_Work item:_ Every line holding the string "serverdaten" should be copied out of the listing.
--- --- ---
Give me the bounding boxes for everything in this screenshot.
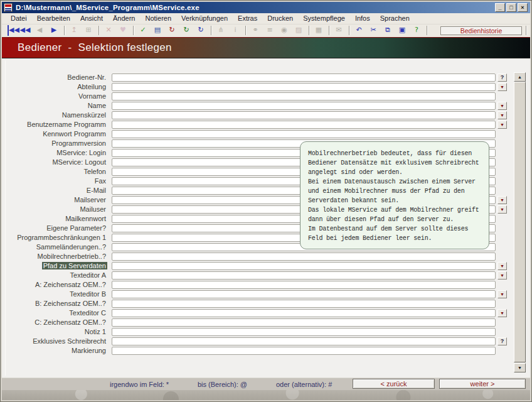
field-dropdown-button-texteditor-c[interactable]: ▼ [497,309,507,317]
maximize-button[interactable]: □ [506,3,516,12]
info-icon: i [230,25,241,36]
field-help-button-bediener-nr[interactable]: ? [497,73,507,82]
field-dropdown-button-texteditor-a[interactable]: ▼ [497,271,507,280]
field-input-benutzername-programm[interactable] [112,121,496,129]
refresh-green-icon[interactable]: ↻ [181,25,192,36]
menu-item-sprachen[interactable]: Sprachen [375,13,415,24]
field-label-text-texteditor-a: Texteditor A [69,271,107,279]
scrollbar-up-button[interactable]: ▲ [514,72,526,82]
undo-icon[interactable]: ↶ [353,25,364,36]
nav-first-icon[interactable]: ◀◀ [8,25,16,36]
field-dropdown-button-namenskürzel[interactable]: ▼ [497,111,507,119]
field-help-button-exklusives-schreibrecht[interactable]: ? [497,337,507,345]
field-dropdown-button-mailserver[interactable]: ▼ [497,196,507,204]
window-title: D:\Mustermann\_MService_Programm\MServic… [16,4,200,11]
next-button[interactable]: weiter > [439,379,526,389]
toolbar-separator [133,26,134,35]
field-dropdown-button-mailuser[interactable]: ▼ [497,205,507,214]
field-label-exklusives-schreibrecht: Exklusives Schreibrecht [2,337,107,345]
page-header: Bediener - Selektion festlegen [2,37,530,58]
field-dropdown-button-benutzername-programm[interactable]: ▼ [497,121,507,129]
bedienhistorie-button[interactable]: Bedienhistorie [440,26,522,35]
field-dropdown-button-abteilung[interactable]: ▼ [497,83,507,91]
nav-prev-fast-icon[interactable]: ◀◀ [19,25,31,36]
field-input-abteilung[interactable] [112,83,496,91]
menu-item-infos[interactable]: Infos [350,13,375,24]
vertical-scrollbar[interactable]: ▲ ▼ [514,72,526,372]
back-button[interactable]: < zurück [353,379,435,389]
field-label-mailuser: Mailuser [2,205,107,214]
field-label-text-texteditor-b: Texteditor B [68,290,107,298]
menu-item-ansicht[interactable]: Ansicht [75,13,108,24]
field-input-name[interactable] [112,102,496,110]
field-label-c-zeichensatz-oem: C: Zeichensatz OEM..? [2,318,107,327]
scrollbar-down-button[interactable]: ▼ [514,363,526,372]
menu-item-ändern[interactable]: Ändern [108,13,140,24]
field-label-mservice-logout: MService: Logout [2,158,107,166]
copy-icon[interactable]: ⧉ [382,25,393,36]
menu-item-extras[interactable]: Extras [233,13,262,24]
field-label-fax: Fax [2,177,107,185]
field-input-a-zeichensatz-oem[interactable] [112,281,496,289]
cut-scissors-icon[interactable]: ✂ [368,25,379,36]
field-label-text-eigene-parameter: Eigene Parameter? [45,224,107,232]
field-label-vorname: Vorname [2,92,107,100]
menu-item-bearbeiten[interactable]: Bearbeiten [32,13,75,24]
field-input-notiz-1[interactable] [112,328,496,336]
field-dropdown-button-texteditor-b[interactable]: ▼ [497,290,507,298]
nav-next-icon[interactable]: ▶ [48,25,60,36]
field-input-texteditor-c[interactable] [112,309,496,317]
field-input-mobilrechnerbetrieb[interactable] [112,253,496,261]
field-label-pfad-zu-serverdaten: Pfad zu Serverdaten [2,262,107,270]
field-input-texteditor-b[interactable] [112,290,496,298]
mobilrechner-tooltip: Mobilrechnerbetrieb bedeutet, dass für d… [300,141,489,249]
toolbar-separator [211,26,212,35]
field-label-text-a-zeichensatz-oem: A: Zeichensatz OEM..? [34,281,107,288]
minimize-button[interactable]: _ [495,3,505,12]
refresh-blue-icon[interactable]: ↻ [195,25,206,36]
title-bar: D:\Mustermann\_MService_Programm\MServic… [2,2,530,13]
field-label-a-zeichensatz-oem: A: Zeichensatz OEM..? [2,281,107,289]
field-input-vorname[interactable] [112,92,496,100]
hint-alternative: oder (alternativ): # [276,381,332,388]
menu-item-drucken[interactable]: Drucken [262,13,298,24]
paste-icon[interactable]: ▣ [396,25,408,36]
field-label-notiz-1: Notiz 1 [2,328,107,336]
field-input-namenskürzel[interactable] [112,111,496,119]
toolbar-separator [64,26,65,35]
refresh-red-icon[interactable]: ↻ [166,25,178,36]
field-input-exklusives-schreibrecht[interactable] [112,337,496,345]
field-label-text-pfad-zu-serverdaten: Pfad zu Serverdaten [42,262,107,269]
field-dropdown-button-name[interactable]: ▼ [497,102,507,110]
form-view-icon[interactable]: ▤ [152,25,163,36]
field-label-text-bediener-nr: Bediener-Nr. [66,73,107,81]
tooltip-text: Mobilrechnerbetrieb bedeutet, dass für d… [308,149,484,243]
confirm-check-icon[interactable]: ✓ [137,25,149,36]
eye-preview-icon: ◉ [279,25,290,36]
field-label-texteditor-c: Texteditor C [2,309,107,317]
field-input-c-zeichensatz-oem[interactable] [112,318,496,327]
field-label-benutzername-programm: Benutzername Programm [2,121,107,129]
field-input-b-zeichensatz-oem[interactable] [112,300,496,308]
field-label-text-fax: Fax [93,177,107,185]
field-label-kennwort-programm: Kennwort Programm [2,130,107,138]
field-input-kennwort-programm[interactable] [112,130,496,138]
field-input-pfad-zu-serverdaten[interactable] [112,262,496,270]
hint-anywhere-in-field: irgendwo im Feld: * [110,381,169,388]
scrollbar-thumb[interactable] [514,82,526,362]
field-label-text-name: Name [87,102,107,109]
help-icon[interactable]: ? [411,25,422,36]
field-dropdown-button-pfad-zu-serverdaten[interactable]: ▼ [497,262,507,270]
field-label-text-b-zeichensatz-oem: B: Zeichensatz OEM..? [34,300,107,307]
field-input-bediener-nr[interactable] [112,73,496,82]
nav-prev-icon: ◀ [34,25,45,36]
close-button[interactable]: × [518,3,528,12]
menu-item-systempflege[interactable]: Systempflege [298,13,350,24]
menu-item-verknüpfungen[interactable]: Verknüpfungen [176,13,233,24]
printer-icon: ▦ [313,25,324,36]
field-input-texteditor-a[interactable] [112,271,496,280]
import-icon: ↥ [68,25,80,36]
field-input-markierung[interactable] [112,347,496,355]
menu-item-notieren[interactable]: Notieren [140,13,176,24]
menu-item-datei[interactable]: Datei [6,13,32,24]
--- --- ---
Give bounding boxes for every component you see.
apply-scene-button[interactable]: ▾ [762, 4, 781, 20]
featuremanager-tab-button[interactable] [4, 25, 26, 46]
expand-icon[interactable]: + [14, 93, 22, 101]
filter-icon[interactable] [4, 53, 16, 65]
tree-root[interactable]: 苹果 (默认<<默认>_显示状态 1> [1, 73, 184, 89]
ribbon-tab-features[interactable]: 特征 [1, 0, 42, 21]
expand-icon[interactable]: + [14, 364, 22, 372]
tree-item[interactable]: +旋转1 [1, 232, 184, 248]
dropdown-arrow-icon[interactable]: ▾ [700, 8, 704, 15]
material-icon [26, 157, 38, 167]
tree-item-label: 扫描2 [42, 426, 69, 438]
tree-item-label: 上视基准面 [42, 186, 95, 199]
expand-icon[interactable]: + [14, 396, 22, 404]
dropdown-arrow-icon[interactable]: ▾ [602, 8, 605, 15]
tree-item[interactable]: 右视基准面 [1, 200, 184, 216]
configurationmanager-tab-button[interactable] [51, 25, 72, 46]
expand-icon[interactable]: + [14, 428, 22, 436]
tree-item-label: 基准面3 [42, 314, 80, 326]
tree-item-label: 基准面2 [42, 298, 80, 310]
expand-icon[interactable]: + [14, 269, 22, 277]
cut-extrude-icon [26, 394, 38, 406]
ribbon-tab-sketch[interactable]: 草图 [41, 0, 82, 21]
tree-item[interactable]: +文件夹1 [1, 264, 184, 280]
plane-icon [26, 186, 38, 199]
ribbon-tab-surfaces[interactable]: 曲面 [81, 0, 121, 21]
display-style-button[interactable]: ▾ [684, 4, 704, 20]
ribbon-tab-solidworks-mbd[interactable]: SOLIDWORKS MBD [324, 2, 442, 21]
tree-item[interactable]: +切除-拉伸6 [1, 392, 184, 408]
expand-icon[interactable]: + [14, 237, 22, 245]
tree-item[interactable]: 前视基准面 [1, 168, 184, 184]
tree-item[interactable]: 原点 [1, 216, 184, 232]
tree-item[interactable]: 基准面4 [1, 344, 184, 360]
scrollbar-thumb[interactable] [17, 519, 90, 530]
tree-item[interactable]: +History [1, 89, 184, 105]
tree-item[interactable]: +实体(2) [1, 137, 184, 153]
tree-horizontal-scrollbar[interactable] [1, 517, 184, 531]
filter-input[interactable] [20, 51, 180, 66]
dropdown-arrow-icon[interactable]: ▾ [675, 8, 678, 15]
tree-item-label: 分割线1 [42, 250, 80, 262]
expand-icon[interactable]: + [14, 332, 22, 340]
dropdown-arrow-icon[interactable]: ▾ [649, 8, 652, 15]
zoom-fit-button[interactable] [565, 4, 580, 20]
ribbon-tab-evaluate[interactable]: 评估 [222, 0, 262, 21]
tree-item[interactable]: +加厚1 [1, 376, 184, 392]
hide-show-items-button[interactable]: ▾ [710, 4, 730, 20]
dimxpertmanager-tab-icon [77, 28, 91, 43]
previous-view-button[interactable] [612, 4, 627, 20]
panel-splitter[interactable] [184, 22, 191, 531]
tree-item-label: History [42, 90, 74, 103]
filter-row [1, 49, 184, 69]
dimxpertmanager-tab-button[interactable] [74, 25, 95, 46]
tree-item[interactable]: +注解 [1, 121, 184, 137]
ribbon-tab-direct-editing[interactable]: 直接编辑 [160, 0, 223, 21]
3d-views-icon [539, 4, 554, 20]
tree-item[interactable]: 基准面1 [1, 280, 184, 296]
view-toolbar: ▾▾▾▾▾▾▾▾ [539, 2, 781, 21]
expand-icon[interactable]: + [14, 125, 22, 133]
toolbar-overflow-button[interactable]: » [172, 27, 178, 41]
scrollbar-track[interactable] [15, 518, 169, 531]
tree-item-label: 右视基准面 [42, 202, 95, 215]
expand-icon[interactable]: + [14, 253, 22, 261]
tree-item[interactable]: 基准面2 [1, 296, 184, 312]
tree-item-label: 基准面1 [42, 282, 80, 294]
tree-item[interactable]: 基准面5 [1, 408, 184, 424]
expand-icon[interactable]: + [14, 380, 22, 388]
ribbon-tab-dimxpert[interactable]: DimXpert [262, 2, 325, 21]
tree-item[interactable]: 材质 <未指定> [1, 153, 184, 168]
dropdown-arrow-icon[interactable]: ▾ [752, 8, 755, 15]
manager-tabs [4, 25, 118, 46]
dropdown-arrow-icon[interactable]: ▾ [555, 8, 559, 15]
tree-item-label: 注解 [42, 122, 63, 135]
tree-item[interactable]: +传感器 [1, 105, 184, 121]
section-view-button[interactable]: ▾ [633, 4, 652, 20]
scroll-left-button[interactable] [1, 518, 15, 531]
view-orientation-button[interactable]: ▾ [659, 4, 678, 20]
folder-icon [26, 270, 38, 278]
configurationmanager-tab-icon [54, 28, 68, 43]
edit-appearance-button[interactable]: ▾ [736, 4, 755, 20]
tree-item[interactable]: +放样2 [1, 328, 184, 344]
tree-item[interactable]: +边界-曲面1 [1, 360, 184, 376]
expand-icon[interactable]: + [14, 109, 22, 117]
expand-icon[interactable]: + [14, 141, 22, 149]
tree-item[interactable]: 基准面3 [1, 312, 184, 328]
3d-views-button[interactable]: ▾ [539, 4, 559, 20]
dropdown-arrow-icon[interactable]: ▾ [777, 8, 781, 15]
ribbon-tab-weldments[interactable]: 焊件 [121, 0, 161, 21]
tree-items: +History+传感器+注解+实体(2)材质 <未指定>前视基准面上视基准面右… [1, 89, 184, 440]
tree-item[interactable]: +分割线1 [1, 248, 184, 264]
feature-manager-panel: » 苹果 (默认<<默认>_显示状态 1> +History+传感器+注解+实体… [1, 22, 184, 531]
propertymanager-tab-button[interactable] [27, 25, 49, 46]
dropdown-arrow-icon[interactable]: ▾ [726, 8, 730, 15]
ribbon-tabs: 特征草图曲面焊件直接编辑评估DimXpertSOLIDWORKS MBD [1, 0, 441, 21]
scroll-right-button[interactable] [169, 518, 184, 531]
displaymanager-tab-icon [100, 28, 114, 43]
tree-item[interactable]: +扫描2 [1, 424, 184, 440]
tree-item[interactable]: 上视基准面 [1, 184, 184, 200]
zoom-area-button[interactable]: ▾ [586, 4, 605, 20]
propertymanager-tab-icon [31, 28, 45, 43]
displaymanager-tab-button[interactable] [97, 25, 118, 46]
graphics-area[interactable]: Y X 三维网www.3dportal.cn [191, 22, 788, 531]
--- --- ---
_Task solution:_
field-label-pfad-zu-serverdaten: Pfad zu Serverdaten [2,262,107,270]
field-label-text-pfad-zu-serverdaten: Pfad zu Serverdaten [42,262,107,269]
field-input-pfad-zu-serverdaten[interactable] [112,262,496,270]
field-dropdown-button-pfad-zu-serverdaten[interactable]: ▼ [497,262,507,270]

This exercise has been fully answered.